I found that SFFS was a little slower than DropBox at syncing files into S3. When backing up the same folder set, Dropbox maxed out my connection and was steady at 24 Mbps, whereas SFFS couldn’t maintain that throughput. I assume this is because DropBox’s rsync-based backend is more efficient at streaming files than SFFS, but it’s a minor quibble.
SFFS can do so much that I can’t cover the entire feature set, but I will touch on some of the finer features. The file monitoring works well, and nearly instantly synced up files. ZIP Compressions is very configurable and can be configured to zip individual files or larger collections (which helps streamline uploading).
Compression has a number of options, with the default being “Zip Compatible AES-256”. I would recommend just leaving that, as any of the other settings aren’t as secure or aren’t as useful.
The schedule can be extremely granular. If you want to run jobs at different times on different days of the week, it can be done. Just make sure not to twist yourself into a management pretzel with the scheduler options.
The Remote File Service is a Windows-only feature that starts a service on the remote machine which will handle generating a file list and maintaining file locations and deletions. This is nice when you just want to have a server that houses all your synced folders but doesn’t need a full copy of SFFS. As such it won’t count against your licenses. This remote file service works mostly with FTS/FTPS, but can also work with SSH with some configuration.
Access, Support, and Security
Accessing your files is dependent on your remote storage. In my case of Amazon S3, I have access via S3’s interface, or any S3 client. Also, S3 offers an AWS Import/Export service where you ship them a hard drive, and they will dump files onto it for you, or upload files on it to a designated bucket. This way you can move files quickly into the system, and the service is rather inexpensive at $80 per device, and $2.49 per hour the data is loading. It also saves on all the transfer costs.
Support is through email or a forum community. The Developer is extremely active on the forums, more active that I honestly have ever seen a developer. It’s really good to see, and he is very open to making changes / additions to the software based on user requests if possible. Phone support is also available. But the developer is open in saying it is not any faster than emailing or posting in the forums.
Security is in the hands of the user. You have to enable AES encryption, which is something I would probably put in the wizard. There are so many options in SFFS that it can be difficult to find what you are looking for.
Overall SFFS is a great utility for cloud storing files. It’s a little daunting to navigate, and could do with a UI/UX makeover. But the features work as intended, and the free edition for Linux means anyone could set up a nice linux server and have it handle off-site backups quite easily.

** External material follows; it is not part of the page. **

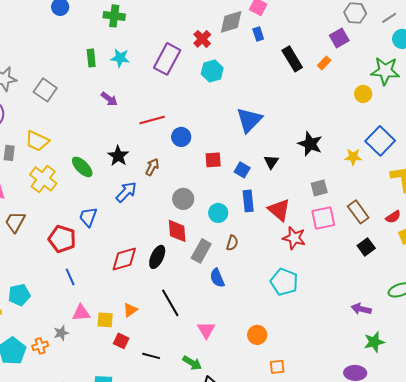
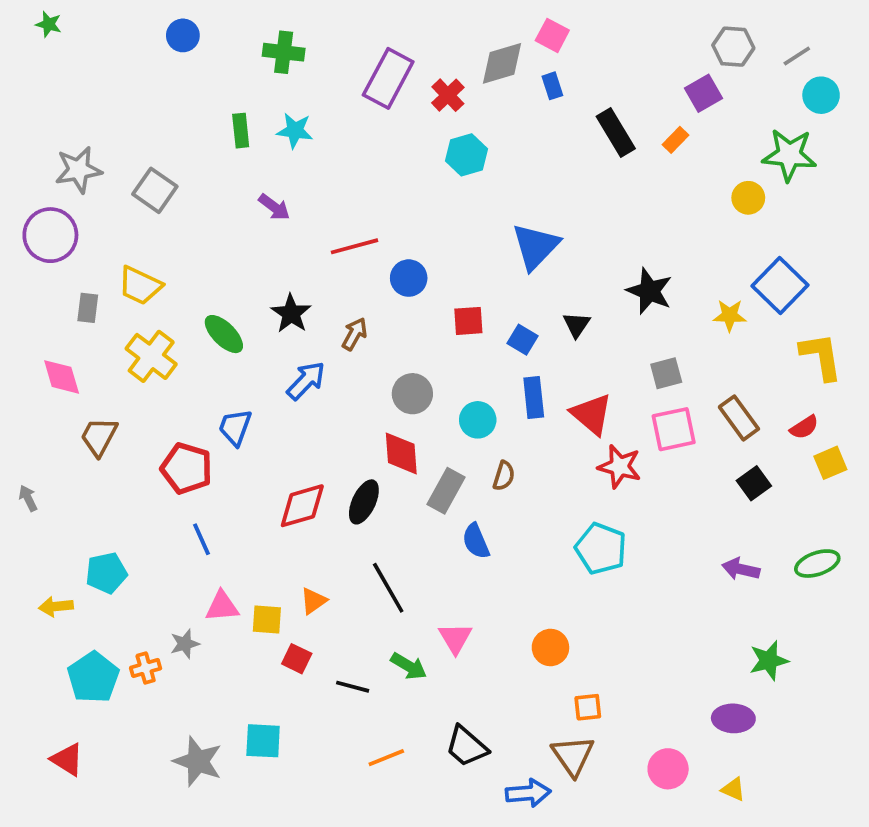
purple rectangle: (167, 59) -> (388, 78), moved
purple arrow: (361, 309) -> (741, 569), moved
green arrow: (192, 363) -> (409, 666), moved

Whether or not this is a decent replacement for Crashplan is dependent partially on knowledge, time, and patience. SFFS can do everything that Crashplan can when Amazon S3 is used. SFFS takes much longer to set up and understand, though.
However, the overall costs associated with SFFS + S3 are much lower than Crashplan’s current Pro solution, and will be what I recommend to my client if the promised “Crashplan for SMB” product doesn’t deliver satisfactorily.